Your assignment: Where the records below have a line with "сайта", that line is to be copied.

Records:
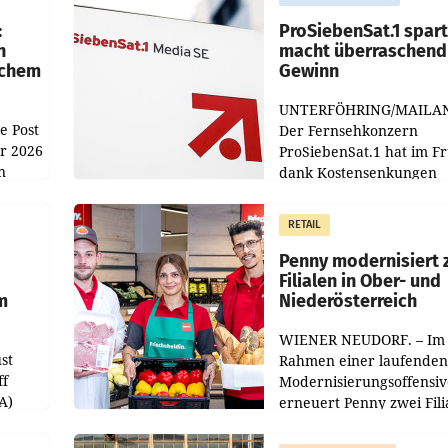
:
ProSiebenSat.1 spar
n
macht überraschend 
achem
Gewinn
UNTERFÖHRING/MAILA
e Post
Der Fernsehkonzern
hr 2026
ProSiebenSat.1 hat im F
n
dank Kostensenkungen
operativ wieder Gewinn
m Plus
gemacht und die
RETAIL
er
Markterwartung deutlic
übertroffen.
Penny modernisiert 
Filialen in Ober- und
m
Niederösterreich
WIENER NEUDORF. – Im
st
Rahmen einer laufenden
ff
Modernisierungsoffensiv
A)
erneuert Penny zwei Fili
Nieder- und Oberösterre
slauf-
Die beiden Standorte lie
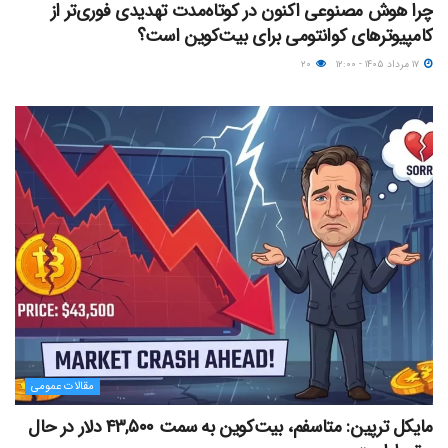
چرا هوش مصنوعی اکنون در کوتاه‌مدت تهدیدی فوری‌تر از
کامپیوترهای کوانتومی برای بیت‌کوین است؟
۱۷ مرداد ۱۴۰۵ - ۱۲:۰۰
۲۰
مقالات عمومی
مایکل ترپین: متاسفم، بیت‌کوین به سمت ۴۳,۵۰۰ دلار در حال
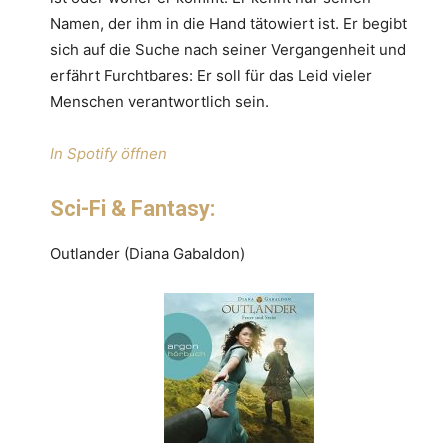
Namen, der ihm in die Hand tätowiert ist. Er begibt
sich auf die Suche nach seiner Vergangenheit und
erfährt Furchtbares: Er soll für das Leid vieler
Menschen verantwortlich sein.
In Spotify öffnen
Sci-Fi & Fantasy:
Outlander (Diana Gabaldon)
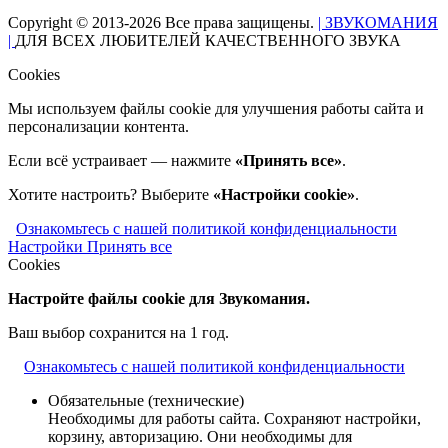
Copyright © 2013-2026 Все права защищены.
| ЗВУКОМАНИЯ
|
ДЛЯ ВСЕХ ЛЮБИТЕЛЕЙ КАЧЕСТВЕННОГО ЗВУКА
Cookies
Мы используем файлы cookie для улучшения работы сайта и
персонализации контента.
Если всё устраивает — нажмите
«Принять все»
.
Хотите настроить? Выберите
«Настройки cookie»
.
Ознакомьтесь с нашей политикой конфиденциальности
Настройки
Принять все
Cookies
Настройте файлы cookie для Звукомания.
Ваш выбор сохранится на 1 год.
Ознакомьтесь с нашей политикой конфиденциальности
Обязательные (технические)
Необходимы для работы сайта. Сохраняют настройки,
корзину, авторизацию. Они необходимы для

Task output:
Мы используем файлы cookie для улучшения работы сайта и
Необходимы для работы сайта. Сохраняют настройки,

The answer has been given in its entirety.